CodeReclaimers / neat-python

Python implementation of the NEAT neuroevolution algorithm
BSD 3-Clause "New" or "Revised" License
1.41k stars 490 forks source link

Unable to train a car to traverse a track #128

Open puneets2811 opened 6 years ago

puneets2811 commented 6 years ago

Car specs - I've modeled the car using unity and interfaced it with python using Unity ML Agents(https://github.com/Unity-Technologies/ml-agents). The car has 5 radar sensors mounted on the front bumper each of which calculates distance to nearest obstacle. The car has 2 controls, Accelerate (with range [-1, 1]), and steer (with range [-1, 1]).
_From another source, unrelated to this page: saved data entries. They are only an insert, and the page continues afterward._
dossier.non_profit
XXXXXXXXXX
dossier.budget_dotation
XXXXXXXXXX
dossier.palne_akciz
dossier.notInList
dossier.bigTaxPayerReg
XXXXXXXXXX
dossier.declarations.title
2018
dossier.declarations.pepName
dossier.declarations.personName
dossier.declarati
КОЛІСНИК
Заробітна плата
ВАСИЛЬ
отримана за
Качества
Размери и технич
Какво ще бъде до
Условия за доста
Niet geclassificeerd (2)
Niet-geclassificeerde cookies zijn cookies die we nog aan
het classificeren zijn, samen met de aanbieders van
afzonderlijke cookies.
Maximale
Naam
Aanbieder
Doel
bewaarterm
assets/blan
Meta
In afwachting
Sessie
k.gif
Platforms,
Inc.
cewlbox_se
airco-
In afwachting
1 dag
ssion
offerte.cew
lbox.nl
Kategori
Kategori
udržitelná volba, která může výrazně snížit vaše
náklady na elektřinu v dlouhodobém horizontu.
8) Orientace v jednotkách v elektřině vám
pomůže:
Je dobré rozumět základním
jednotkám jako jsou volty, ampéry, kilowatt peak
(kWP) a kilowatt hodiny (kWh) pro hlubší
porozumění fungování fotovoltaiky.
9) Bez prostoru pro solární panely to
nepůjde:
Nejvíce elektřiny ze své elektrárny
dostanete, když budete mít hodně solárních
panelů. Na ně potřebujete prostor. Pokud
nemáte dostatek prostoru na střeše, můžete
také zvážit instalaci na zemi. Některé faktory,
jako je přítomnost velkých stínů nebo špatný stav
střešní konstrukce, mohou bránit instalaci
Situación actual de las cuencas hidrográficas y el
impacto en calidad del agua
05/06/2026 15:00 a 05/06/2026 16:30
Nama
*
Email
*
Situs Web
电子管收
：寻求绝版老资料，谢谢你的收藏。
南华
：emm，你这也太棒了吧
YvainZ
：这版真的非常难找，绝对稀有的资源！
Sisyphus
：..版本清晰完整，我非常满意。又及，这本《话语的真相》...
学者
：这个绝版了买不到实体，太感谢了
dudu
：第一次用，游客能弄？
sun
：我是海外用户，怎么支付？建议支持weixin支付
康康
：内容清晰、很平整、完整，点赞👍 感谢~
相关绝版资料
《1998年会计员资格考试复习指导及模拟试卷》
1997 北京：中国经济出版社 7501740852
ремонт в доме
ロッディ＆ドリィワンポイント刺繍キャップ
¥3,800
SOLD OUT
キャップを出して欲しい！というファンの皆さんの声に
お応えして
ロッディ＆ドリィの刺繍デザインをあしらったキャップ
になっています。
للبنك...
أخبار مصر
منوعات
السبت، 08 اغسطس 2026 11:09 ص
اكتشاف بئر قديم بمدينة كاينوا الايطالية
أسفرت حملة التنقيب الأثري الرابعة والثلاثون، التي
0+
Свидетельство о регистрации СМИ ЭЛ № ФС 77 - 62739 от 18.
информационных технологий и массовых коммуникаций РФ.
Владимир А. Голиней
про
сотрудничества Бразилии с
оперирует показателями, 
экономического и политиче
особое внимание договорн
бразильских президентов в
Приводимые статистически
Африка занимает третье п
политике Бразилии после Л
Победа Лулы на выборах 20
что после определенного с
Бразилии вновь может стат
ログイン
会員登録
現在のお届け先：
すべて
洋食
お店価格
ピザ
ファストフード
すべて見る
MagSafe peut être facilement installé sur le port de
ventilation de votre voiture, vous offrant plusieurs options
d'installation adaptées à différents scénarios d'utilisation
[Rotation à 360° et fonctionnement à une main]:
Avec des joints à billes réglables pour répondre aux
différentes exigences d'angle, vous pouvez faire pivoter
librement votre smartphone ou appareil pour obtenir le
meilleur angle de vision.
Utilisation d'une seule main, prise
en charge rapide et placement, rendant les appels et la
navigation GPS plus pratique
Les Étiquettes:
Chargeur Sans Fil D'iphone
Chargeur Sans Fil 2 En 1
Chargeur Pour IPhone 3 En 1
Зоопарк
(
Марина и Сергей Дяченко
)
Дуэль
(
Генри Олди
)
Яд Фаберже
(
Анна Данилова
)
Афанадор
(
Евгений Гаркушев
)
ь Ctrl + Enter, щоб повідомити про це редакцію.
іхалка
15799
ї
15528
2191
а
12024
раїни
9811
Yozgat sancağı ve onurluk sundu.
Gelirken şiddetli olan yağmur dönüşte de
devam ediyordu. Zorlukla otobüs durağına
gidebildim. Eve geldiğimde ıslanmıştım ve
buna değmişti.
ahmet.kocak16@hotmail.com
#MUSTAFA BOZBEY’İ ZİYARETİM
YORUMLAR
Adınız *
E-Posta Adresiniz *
I've set the configuration file for 5 inputs and 2[EDIT] outputs and set the activation to tanh.

Fitness function - The fitness for a genome is calculated by running the car in the track and recording a distance metric based on acceleration values. (More detail about how fitness is calculated at the end)


Problem - During training what happens is, the car learns not to go backward, but does not learn to avoid obstacle or traverse the path. The fitness values of all genomes is always from a fixed set of float values. After enough iterations all the genomes tend to have the same fitness values and it goes on without stopping.

I couldn't get what the problem is, is it a problem with modelling of the car or is it that the configuration parameters are sub standard.

How fitness is calculated detailed - Consider 5 time steps of environment with acceleration values at each as [a1, a2, a3, a4, a5], for all -1 <= ai <= 1, and initial velocity, v0 = 0. First time step - Distance covered in first time step s1 = v0 t + (1/2) a1 t ^2 = a1 / 2 [t = 1 time step] Velocity at the end of first time step v1 = v0 + a1 t = a1 * 1 = a1

Distance covered in second time step s2 = v1 t + (1/2) a2 t ^2 = v1 + a2 / 2 = a1 + a2/2 Velocity at the end of second time step v2 = v1 + a2 t = v1 + a2 * 1 = v1 + a2 = a1 + a2

Distance covered in third time step s3 = v2 t + (1/2) a3 t ^2 = (a1 + a2) t + (1/2) a3 t^2 = (a1 + a2) + (1/2) a3 = a1 + a2 + a3/2 Velocity at the end of third time step v3 = v2 + a3 t = a1 + a2 + a3 ... so on for all time steps Used the following equations of motion s = ut + (1/2)at^2 v = u + at

evolvingfridge commented 6 years ago

It looks like your issue is with fitness function. I would try something simpler, like max distance traveled per each generation.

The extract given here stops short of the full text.